A realidade dessa perda o atingiu recentemente, disse Élder Holland, quando ele ligou o telefone e percebeu que precisava remover o pai da sua lista de favoritos.

“Nunca mais receberia uma ligação nem ouviria aquela voz alegre e otimista. Nunca mais receberia uma pequena mensagem de texto com mensagens carinhosas, ou uma piada interna ou uma correção gentil sobre como ser um homem melhor. Nunca mais poderia atender o telefone para receber um conselho necessário. Emoções brutas afloraram. Eu estava devastado pela dor”, relatou Élder Holland.
Mais tarde naquela noite, ele obedeceu a um impulso repetido de ler seu exemplar do Livro de Mórmon e retomou a leitura de onde havia parado em Alma 58: “Ficamos aflitos e também cheios de temor… portanto, elevamos a alma a Deus em oração, para que [E]le nos fortalecesse e livrasse… sim, e aconteceu que o Senhor nosso Deus… nos encheu a alma de paz e concedeu-nos grande fé e fez com que tivéssemos esperança [N]ele para nossa libertação” (versículos 9-11).

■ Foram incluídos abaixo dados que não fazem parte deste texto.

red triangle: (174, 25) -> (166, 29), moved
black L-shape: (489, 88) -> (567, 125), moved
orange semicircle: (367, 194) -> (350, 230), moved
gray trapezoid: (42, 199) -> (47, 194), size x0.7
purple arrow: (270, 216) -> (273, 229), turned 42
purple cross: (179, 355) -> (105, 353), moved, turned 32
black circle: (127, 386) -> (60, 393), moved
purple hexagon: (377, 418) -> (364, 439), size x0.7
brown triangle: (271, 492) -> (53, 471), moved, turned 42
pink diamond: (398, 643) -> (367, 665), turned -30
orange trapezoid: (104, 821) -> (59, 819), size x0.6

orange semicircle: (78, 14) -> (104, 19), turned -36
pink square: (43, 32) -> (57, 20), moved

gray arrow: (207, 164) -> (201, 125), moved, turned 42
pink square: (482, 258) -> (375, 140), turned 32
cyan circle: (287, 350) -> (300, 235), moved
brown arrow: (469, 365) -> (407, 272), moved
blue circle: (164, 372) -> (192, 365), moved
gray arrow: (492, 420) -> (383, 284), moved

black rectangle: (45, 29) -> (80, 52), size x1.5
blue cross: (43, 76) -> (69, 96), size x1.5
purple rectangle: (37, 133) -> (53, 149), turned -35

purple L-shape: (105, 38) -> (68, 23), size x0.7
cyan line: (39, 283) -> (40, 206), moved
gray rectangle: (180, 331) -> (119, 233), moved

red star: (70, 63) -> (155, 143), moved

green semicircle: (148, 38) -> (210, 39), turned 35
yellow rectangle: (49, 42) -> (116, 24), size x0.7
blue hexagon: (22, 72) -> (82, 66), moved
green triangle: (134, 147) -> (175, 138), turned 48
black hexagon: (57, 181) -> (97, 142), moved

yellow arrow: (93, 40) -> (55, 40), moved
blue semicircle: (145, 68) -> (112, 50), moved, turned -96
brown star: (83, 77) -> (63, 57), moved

Élder Holland disse: “Cada palavra ficou gravada em minha alma. Caí de joelhos e clamei ao Senhor. E Nele encontrei, e continuo a encontrar, a força, a paz e a libertação que me faltavam naquela tarde desconcertante. O Livro de Mórmon foi o meio, mas o poder estava em Cristo.”
Em conclusão, Élder Holland testificou: “Disto eu sei: qualquer que seja a situação que vocês estejam enfrentando, Jesus Cristo é o Caminho. E o Livro de Mórmon revela isso melhor do que qualquer outro livro na Terra.”
Ele assegurou aos ouvintes: “Seus desertos são estações de passagem, não destinos. … Além de cada deserto, existe uma terra prometida, a sua terra prometida. Caminhem em direção a ela com otimismo e fé, um passo de cada vez, todos os dias.”

Àqueles que atravessam dificuldades e provações semelhantes às de um deserto, Élder Holland citou Isaías 51:3: “Porque o Senhor consolará Sião; consolará todos os seus lugares desertos, e fará o seu deserto como o Éden, e a sua solidão, como o jardim do Senhor; regozijo e alegria se acharão nela.”
Élder Holland disse: “Esse, meus jovens, brilhantes e belos amigos, é o destino que lhes foi preordenado. Não se contentem com nada menos do que isso.”